Thematic review into fair treatment of longstanding customers in the life insurance sector
On 12 June, the FCA announced that its investigation into Scottish Widows has discovered an insufficient basis to justify any enforcement action. The investigation into Scottish Widows, which began on 3 March 2016, also focused on Police Mutual, Prudential, Countrywide Assured, Old Mutual, and Abbey Life. The investigation into Police Mutual was closed on 7 September 2017 with no further action, and investigations into the other firms are on-going, with no decisions having been reached at time of this announcement. 

The urban-rural differences in how consumers experience financial services in the UK
On 20 June, the FCA published the latest analysis from its Financial Lives survey. Financial Lives is the FCA’s survey of nearly 13,000 adults and is the largest tracking survey in the UK specifically looking at consumers and their use of financial services.

The initial October 2017 report, ‘Understanding the financial lives of UK adults’, provided initial results from the survey, with age as the main focus of the FCA analysis. This new report, ‘The financial lives of consumers across the UK’, puts the spotlight on the financial situation of people across the UK and highlights where in the UK people may be more vulnerable and finds notable differences between urban and rural areas.

In rural areas, where there is greater reliance on bank branches, a higher proportion of people have difficulty getting to a bank and tend not to be able to use online banking. However, people in rural areas are more likely to be satisfied with their overall financial circumstances. By contrast, people living in urban areas are less likely to be satisfied with their overall financial position, are more likely to use high-cost loans and on average have higher levels of unsecured debt.
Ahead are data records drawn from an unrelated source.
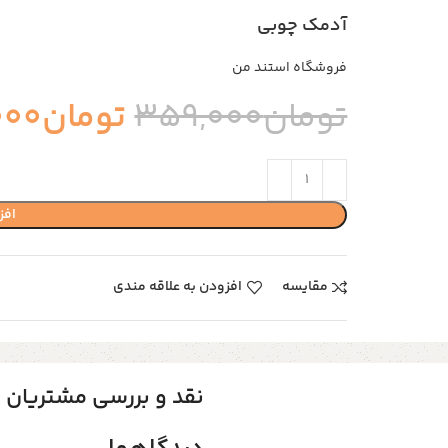
آدمک چوبی
فروشگاه استند من
تومان
359,000
تومان
000
افز
مقایسه
افزودن به علاقه مندی
نقد و بررسی مشتریان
Feedback Statement on Call for Input on access to insurance – FS18/1
On 25 June, the FCA published its response (Feedback Statement FS18/1) to the Call for Input on Access to Insurance made in June 2017. In the Call for Input the FCA invited views on the ability of consumers who have, or have had cancer, to access travel insurance.
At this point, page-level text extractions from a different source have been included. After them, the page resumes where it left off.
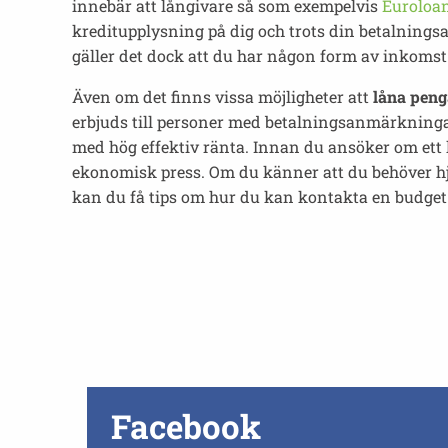
innebär att långivare så som exempelvis
Euroloa
kreditupplysning på dig och trots din betalningsa
gäller det dock att du har någon form av inkomst
Även om det finns vissa möjligheter att
låna peng
erbjuds till personer med betalningsanmärkninga
med hög effektiv ränta. Innan du ansöker om ett 
ekonomisk press. Om du känner att du behöver hj
kan du få tips om hur du kan kontakta en budget
Facebook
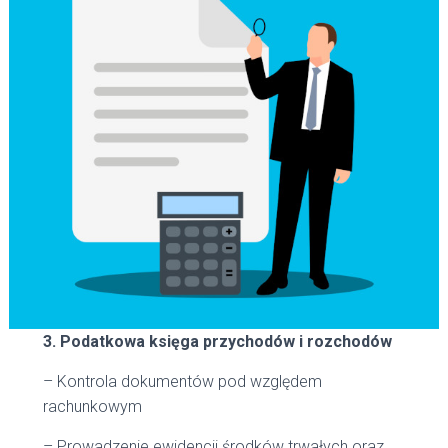
3. Podatkowa księga przychodów i rozchodów
– Kontrola dokumentów pod względem
rachunkowym
– Prowadzenie ewidencji środków trwałych oraz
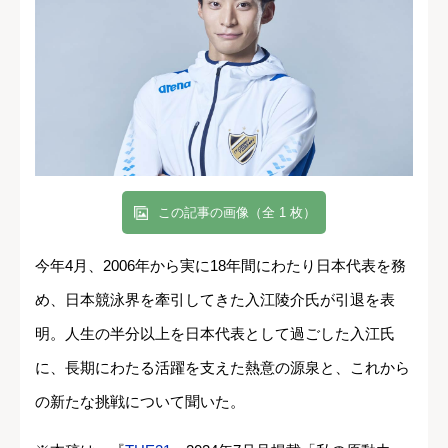
この記事の画像（全 1 枚）
今年4月、2006年から実に18年間にわたり日本代表を務
め、日本競泳界を牽引してきた入江陵介氏が引退を表
明。人生の半分以上を日本代表として過ごした入江氏
に、長期にわたる活躍を支えた熱意の源泉と、これから
の新たな挑戦について聞いた。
The results of the Call for Input highlighted:
  • There is a lack of quality information on alternative options available to consumers after they had received a high quote or had been refused cover, which can cause consumers to assume that they are uninsurable.
  • A general lack of understanding amongst consumers and firms around insurance terms and the risk factors that are considered by providers when calculating the premium.
  • The lack of transparency around pricing, the risk factors which drive quotes and how premiums are calculated which limits consumers’ awareness about their options and can mean that they have difficulties in finding competitive insurance that is appropriate for their medical condition.
In its Feedback Statement the FCA is challenging the industry to improve access to insurance for people with pre-existing medical conditions as a result of its concerns that consumers find it difficult to access the specialist travel insurance market. As a result, the FCA will work with key industry stakeholders to create a new service which will redirect customers to specialist providers.